● About this task
Without including the pictures, copy each line below exactly as it reads.
BEGIN Excerpted records
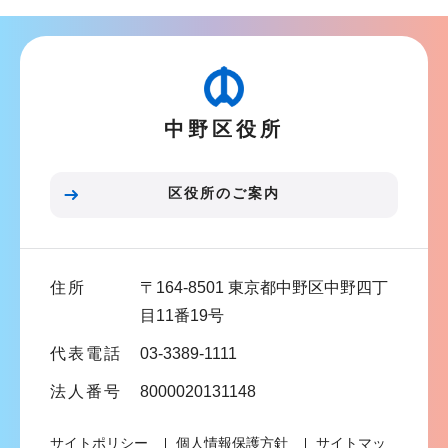
ナ
ビ
ゲ
ー
中野区役所
シ
ョ
ン
区役所のご案内
こ
こ
ま
住所
〒164-8501 東京都中野区中野四丁
で
目11番19号
代表電話
03-3389-1111
法人番号
8000020131148
サイトポリシー
個人情報保護方針
サイトマッ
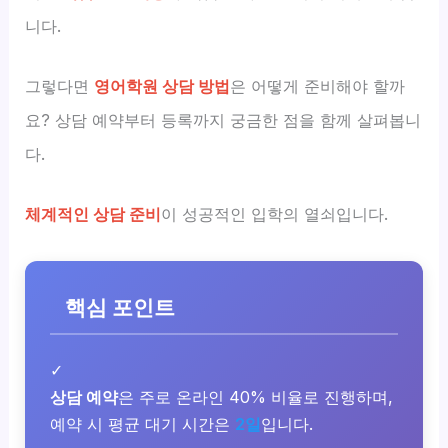
니다.
그렇다면
영어학원 상담 방법
은 어떻게 준비해야 할까
요? 상담 예약부터 등록까지 궁금한 점을 함께 살펴봅니
다.
체계적인 상담 준비
이 성공적인 입학의 열쇠입니다.
핵심 포인트
✓
상담 예약
은 주로 온라인 40% 비율로 진행하며,
예약 시 평균 대기 시간은
2일
입니다.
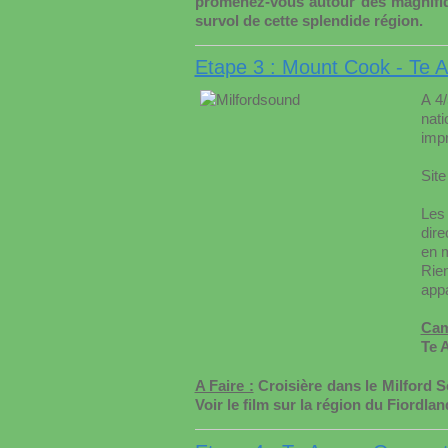
promenez-vous autour des magnifiq
survol de cette splendide région.
Etape 3 : Mount Cook - Te A
A 4
nat
imp
Site
Les
dire
en m
Rie
appa
Cam
Te 
A Faire :
Croisière dans le Milford S
Voir le film sur la région du Fiordla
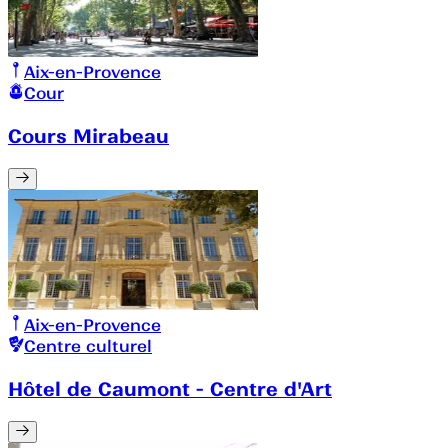
Aix-en-Provence
Cour
Cours Mirabeau
Aix-en-Provence
Centre culturel
Hôtel de Caumont - Centre d'Art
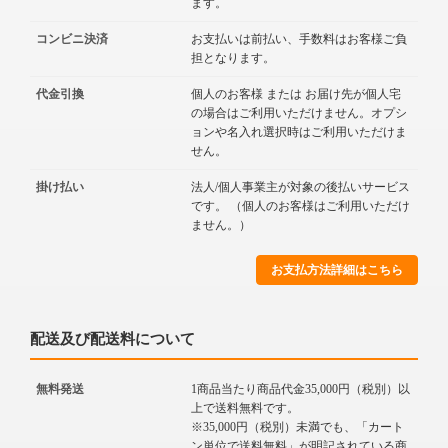
ます。
コンビニ決済
お支払いは前払い、手数料はお客様ご負
担となります。
代金引換
個人のお客様 または お届け先が個人宅
の場合はご利用いただけません。オプシ
ョンや名入れ選択時はご利用いただけま
せん。
掛け払い
法人/個人事業主が対象の後払いサービス
です。 （個人のお客様はご利用いただけ
ません。）
お支払方法詳細はこちら
配送及び配送料について
無料発送
1商品当たり商品代金35,000円（税別）以
上で送料無料です。
※35,000円（税別）未満でも、「カート
ン単位で送料無料」が明記されている商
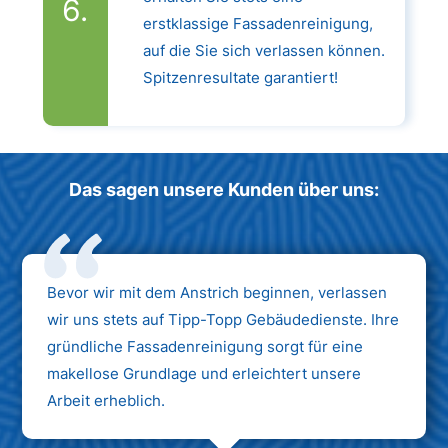
erstklassige Fassadenreinigung,
auf die Sie sich verlassen können.
Spitzenresultate garantiert!
Das sagen unsere Kunden über uns:
Bevor wir mit dem Anstrich beginnen, verlassen
wir uns stets auf Tipp-Topp Gebäudedienste. Ihre
gründliche Fassadenreinigung sorgt für eine
makellose Grundlage und erleichtert unsere
Arbeit erheblich.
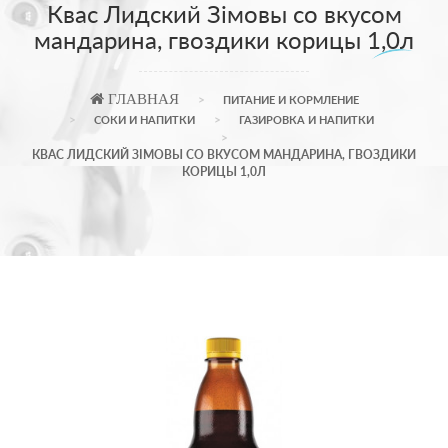
Квас Лидский Зiмовы со вкусом
мандарина, гвоздики корицы 1,0л
ГЛАВНАЯ
ПИТАНИЕ И КОРМЛЕНИЕ
СОКИ И НАПИТКИ
ГАЗИРОВКА И НАПИТКИ
КВАС ЛИДСКИЙ ЗIМОВЫ СО ВКУСОМ МАНДАРИНА, ГВОЗДИКИ
КОРИЦЫ 1,0Л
END Excerpted records
● Answer to this task
ナ
ビ
ゲ
ー
中野区役所
シ
ョ
ン
区役所のご案内
こ
こ
ま
住所
〒164-8501 東京都中野区中野四丁
で
目11番19号
代表電話
03-3389-1111
法人番号
8000020131148
サイトポリシー
個人情報保護方針
サイトマッ
니다.
그렇다면
영어학원 상담 방법
은 어떻게 준비해야 할까
요? 상담 예약부터 등록까지 궁금한 점을 함께 살펴봅니
다.
체계적인 상담 준비
이 성공적인 입학의 열쇠입니다.
핵심 포인트
✓
상담 예약
은 주로 온라인 40% 비율로 진행하며,
예약 시 평균 대기 시간은
2일
입니다.
promenez-vous autour des magnifiq
survol de cette splendide région.
Etape 3 : Mount Cook - Te A
A 4
nat
imp
Site
Les
dire
en m
Rie
appa
Cam
Te 
A Faire :
Croisière dans le Milford S
Voir le film sur la région du Fiordla
Aix-en-Provence
Cour
Cours Mirabeau
Aix-en-Provence
Centre culturel
Hôtel de Caumont - Centre d'Art
ます。
コンビニ決済
お支払いは前払い、手数料はお客様ご負
担となります。
代金引換
個人のお客様 または お届け先が個人宅
の場合はご利用いただけません。オプシ
ョンや名入れ選択時はご利用いただけま
せん。
掛け払い
法人/個人事業主が対象の後払いサービス
です。 （個人のお客様はご利用いただけ
ません。）
お支払方法詳細はこちら
配送及び配送料について
無料発送
1商品当たり商品代金35,000円（税別）以
上で送料無料です。
※35,000円（税別）未満でも、「カート
ン単位で送料無料」が明記されている商
erstklassige Fassadenreinigung,
auf die Sie sich verlassen können.
Spitzenresultate garantiert!
Das sagen unsere Kunden über uns:
Bevor wir mit dem Anstrich beginnen, verlassen
wir uns stets auf Tipp-Topp Gebäudedienste. Ihre
gründliche Fassadenreinigung sorgt für eine
makellose Grundlage und erleichtert unsere
Arbeit erheblich.
Квас Лидский Зiмовы со вкусом
мандарина, гвоздики корицы 1,0л
ГЛАВНАЯ
ПИТАНИЕ И КОРМЛЕНИЕ
СОКИ И НАПИТКИ
ГАЗИРОВКА И НАПИТКИ
КВАС ЛИДСКИЙ ЗIМОВЫ СО ВКУСОМ МАНДАРИНА, ГВОЗДИКИ
КОРИЦЫ 1,0Л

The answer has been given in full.